# How to determine the order of an elliptic curve group from its parameters?

Let $\quad E:\; y^2 = x^3 + ax + b \quad$ be an elliptic curve defined over a finite field $\mathbb F_q$ where $q = p^n$, $a,b \in \mathbb F_q$ and $p \neq 2, 3$. By Hasse's theorem we know that the order of $E(\mathbb F_q)$ is in the range $[q+1-2\sqrt{q}, q+1+2\sqrt{q}]$.

Is it possible to determine the order of $E(\mathbb F_q)$ given $a, b, q$ without enumerating the points?

• check 'algorithm of schoof' :) (sry not time for long answer) Sep 3, 2015 at 15:37

There is a rather deep polynomial‑time algorithm for counting the $$\mathbb F_q$$‑rational points of an elliptic curve published by René Schoof in 1985 (with subsequent improvements by Noam Elkies and A. O. L. Atkin). It is based on two core ideas:

• The number of points is closely linked to a functional equation $$\varphi^2-t\varphi+q = 0 \qquad\in\operatorname{End}(E)$$ that the Frobenius endomorphism $$\varphi\colon\;E\to E,\;\begin{cases}\mathcal O&\mapsto \mathcal O\\(x,y)&\mapsto (x^q,y^q) \end{cases}$$ satisfies in the endomorphism ring of $$E$$. If $$t\in\mathbb Z$$ is chosen such that this equation holds, it is called the trace of Frobenius and one can show that $$\#E(\mathbb F_q)=q+1-t \text.$$ (The reason $$\varphi$$ has anything to do with point counting is that it leaves exactly the points with coordinates in $$\mathbb F_q$$ invariant.)
• For odd $$\ell$$, there exist division polynomials $$\psi_\ell\in\mathbb F_q[x]$$ which vanish precisely on the $$x$$‑coordinates of the finite $$\ell$$‑torsion points of $$E$$. Therefore, one can compute $$t\bmod\ell$$ by checking for which $$k\in\{0,\dots,\ell{-}1\}$$ the functional equation $$\varphi^2-k\varphi+q=0$$ holds on a symbolic point $$(x,y)$$ where $$x$$ is a hypothetical root of $$\psi_\ell$$; in other words, this involves evaluating the endomorphism modulo $$\psi_\ell$$. The modular reduction is what makes this step polynomial‑time: The evaluation now works on symbolic points whose size is polynomially bounded in $$\ell$$, rather than (without any reduction) in $$q$$. Having computed $$t\bmod\ell$$ for a sufficiently large set $$L$$ of odd primes (according to Hasse's theorem, $$\prod_{\ell\in L}\ell>4\sqrt q$$ is enough), the Chinese remainder theorem can be used to reconstruct the trace of Frobenius $$t$$, thereby yielding the number of $$\mathbb F_q$$‑rational points $$\#E(\mathbb F_q)$$ on $$E$$.

Of course, there are implementations of (the improved variants of) this algorithm in popular computer algebra systems.
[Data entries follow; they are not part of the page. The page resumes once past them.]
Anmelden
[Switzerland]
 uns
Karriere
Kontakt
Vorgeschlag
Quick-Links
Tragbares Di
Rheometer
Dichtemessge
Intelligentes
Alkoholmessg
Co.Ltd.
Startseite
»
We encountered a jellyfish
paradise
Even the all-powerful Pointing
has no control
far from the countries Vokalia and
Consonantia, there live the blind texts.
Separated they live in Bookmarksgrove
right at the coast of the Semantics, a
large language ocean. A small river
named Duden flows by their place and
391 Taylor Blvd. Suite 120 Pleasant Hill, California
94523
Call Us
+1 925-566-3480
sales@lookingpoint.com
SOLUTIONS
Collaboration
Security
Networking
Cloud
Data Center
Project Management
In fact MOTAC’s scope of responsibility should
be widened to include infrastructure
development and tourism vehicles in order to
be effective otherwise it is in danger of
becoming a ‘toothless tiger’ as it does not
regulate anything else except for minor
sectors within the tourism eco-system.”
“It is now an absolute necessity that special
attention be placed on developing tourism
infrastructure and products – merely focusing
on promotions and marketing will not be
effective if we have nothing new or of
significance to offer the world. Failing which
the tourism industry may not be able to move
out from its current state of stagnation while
Using SageMath, the number of $$\mathbb F_{q^n}$$‑rational points of an elliptic curve $$y^2+a_1xy+a_3y=x^3+a_2x^2+a_4x+a_6$$ defined over $$\mathbb F_q$$ can be computed as:

EllipticCurve(GF(q), [a1,a2,a3,a4,a6]).cardinality(extension_degree=n)


As yyyyyyy mentioned for counting number of points on elliptic curve over $\mathbb F_p$ we can use Elkies method. But for extension of fields use of this theorem make it so easy:

Theorem : Let $E$ be an elliptic curve defined over $F_q$, and let $\#E(F_q ) = q +1−t$. Then $\#E(F_{q^n} ) = q^n + 1 − V_n$ for all $n ≥ 2$, where $\{V_n\}$ is the sequence defined recursively by $V_0 = 2, V_1 = t$, and $V_n = V_1V_{n−1}−qV_{n−2}$ for $n ≥ 2$.